### EXTRACTED MATERIAL
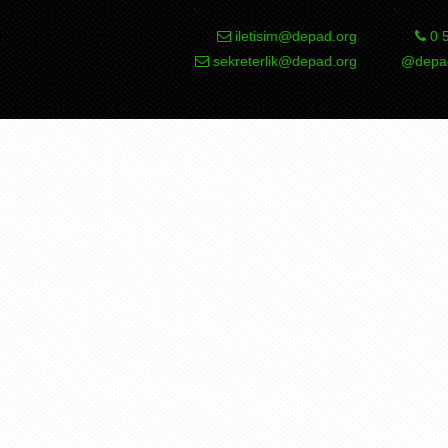
iletisim@depad.org
0 5
sekreterlik@depad.org
@depad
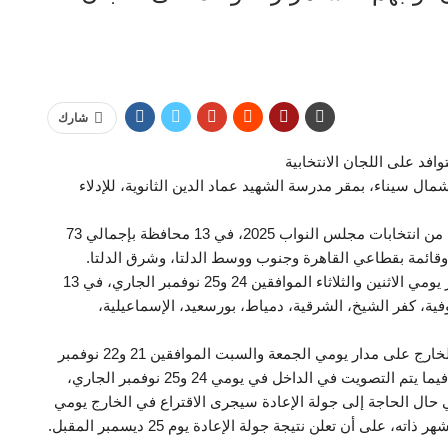
شارك
افد على اللجان الانتخابية
مال سيناء، بمقر مدرسة الشهيد عماد الدين الثانوية، للإدلاء
ويشارك المصريون بالداخل فى التصويت بالمرحلة الثانية من انتخابات مجلس النواب 2025، في 13 محافظة بإجمالي 73
وتجرى المرحلة الثانية لانتخابات مجلس النواب على مدار يومي الاثنين والثلاثاء الموافقين 24 و25 نوفمبر الجاري، في 13
نوفية، كفر الشيخ، الشرقية، دمياط، بورسعيد، الإسماعيلية،
وأجريت المرحلة الثانية من انتخابات مجلس النواب في الخارج على مدار يومي الجمعة والسبت الموافقين 21 و22 نوفمبر
الجاري داخل 139 سفارة وقنصلية مصرية في 117 دولة، فيما يتم التصويت في الداخل في يومي 24 و25 نوفمبر الجاري،
 يوم 2 ديسمبر المقبل، وفي حال الحاجة إلى جولة الإعادة سيجرى الاقتراع في الخارج يومي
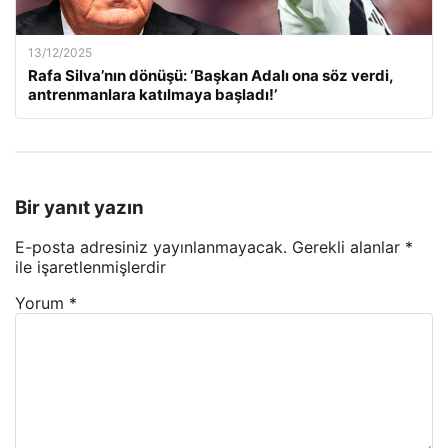
13/12/2025
Rafa Silva’nın dönüşü: ‘Başkan Adalı ona söz verdi,
antrenmanlara katılmaya başladı!’
Bir yanıt yazın
E-posta adresiniz yayınlanmayacak.
Gerekli alanlar
*
ile işaretlenmişlerdir
Yorum
*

### THE TASK
Go through the material above line by line and tally each one holding "الخارج"; give the tally and nothing else.

### WORKED SOLUTION
2